Hi friends, how are you doing?
Hope you had a great week! I’ve been slacking in the meal planning department lately, because I rather enjoyed our summer weather, so I really don’t have any meal plans for the week to share with you.
I can share with you that I had a fabulous sandwich that ended up in the garburator, because my appetite completely disappeared after listening to some misplaced sarcastic remarks over and over again. Why do men never know when it’s time to stop their (annoying) sarcasm, that eventually turns into verbal attacks? So, yeah, sorry, but there’s no picture of my brunch. Actually there is, but I don’t feel like posting something that reminds me of my spoiled appetite…That’s the end of this story!
But I do have a recipe that I mentioned quickly in a previous post, which I just have to share with you. I’ve had a serious craving for curry a few weeks ago, so I had to have some spice!
Also, this recipe marks the official return of tofu.
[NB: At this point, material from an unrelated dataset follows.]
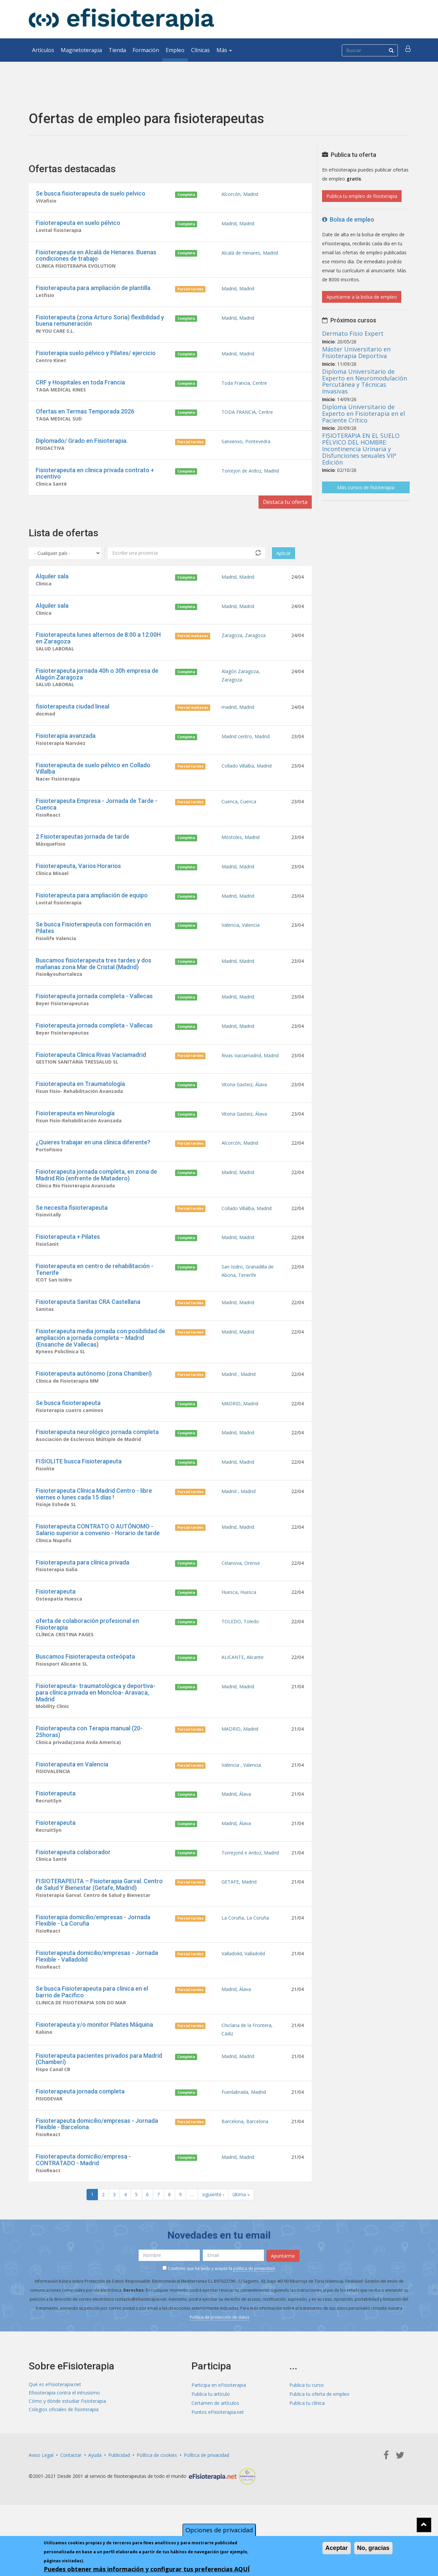  I want to click on Fisioterapeuta para clínica privada, so click(82, 1592).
I usually like to avoid soy products (GMOs!), including soy milk and tofu, but I didn’t feel like eating meat so decided to use tofu as my source of protein for this meal. Slightly marinated, breaded and baked on a greased baking sheet = bake-fried tofu made a great topping for this super easy Thai Red Curry!
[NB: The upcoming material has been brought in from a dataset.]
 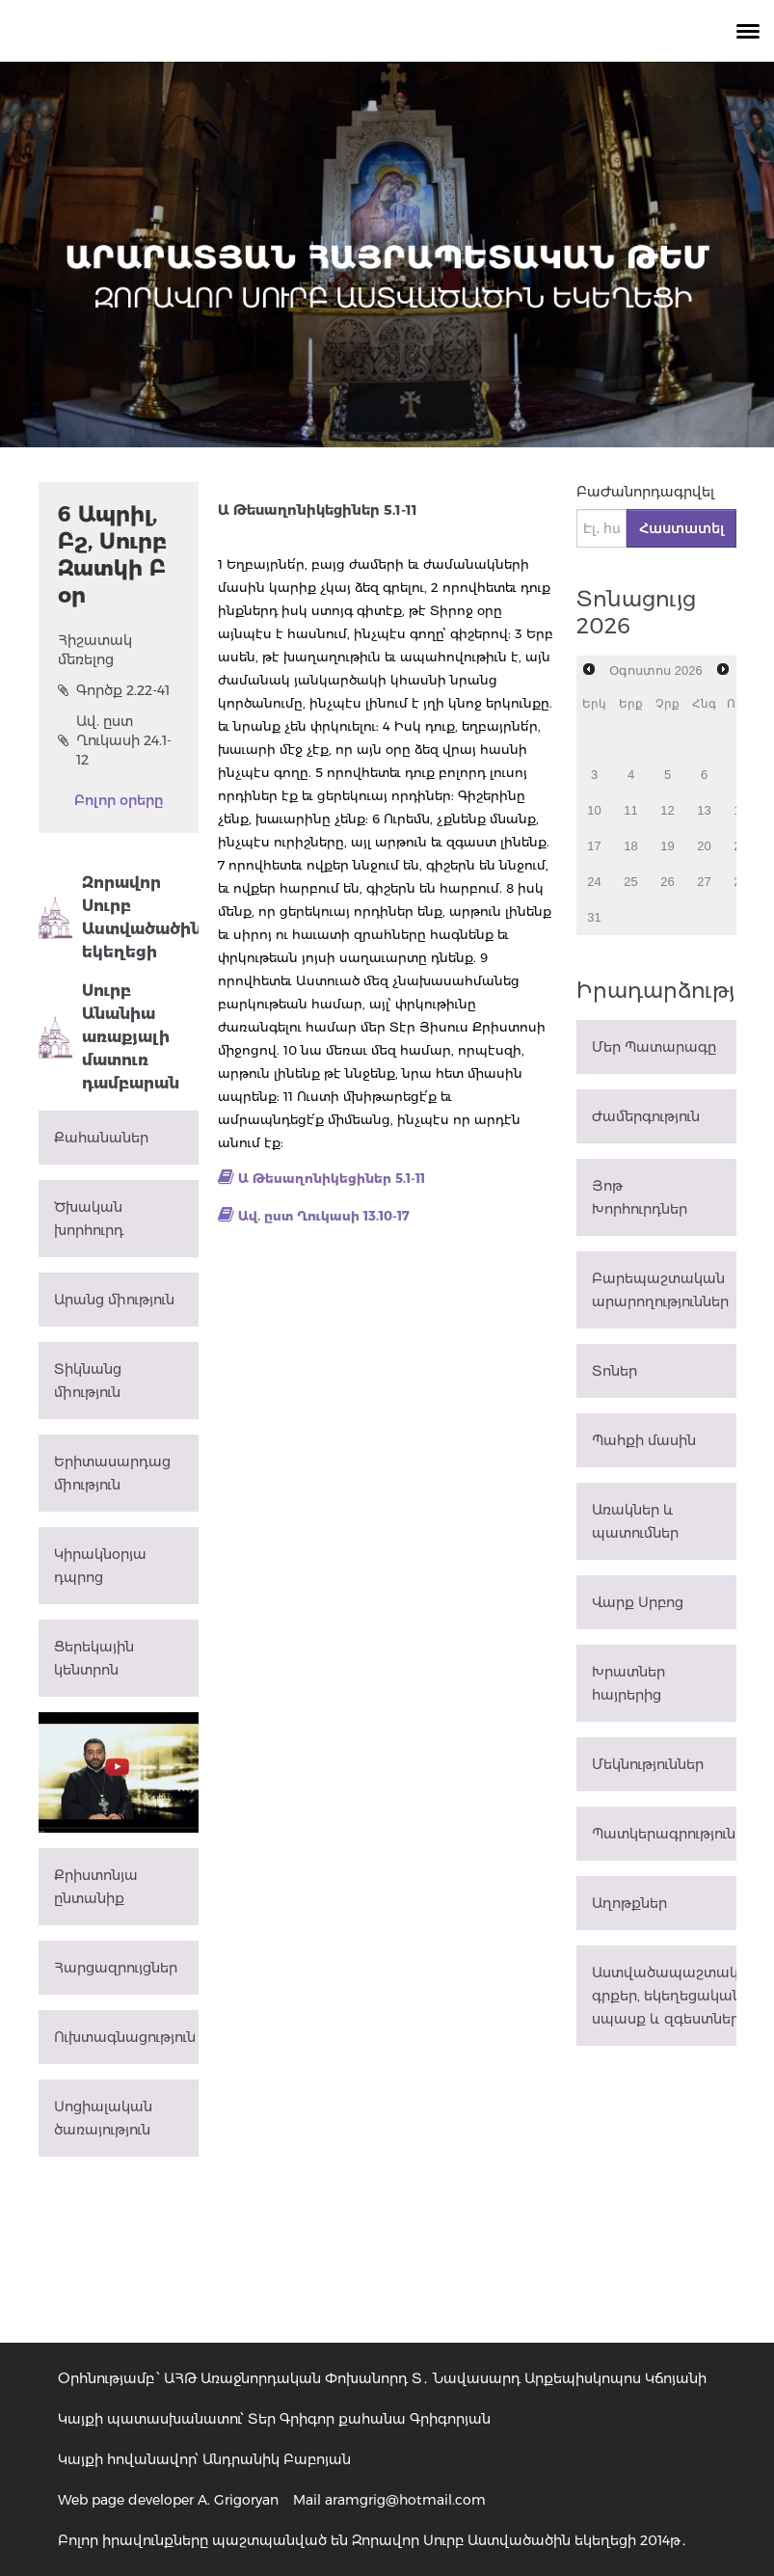 I want to click on 11, so click(x=630, y=810).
- 1/2 can red curry paste (the one I used was the size of a tuna can, if that makes sense and I used the whole can – needless to say, my tongue was on fire! )
- 1 Tsp. vegetable oil (I used canola oil)
- 1 can coconut milk
- protein of choice (I used bake-fried tofu as a topping, but chicken or prawns* would be fantastic as well)
- sliced vegetables of choice (e.g. bell peppers, mushrooms, zucchini, eggplant, onions if you like them, sugar snap peas, carrot slices…)
- sprouts, green onions, cilantro
- Heat oil in a large frying pan (I guess a wok would be best). Add curry paste (I used the whole can. but if you’re not a fan of super hot and spicy, I’d suggest half)
- Add coconut milk and bring to a boil.
- Add your chopped veggies. Simmer until desired consistency is reached (mine simmered for about 20 minutes). Longer for softer veggies/thicker sauce.
- Serve in a large bowl and top with sprouts, green onions and cilantro. Serve over rice or rice noodles.
(Note: many store-bought Thai curry pastes have recipes printed on their label, but I adjusted the recipe to omit the meat – it can be added after the coconut milk and cooked until done).
If you love spice and if you like Thai food, you have to make this right now!
And if you have to swallow some sarcastic, stinging remarks, burn it with some extra spice!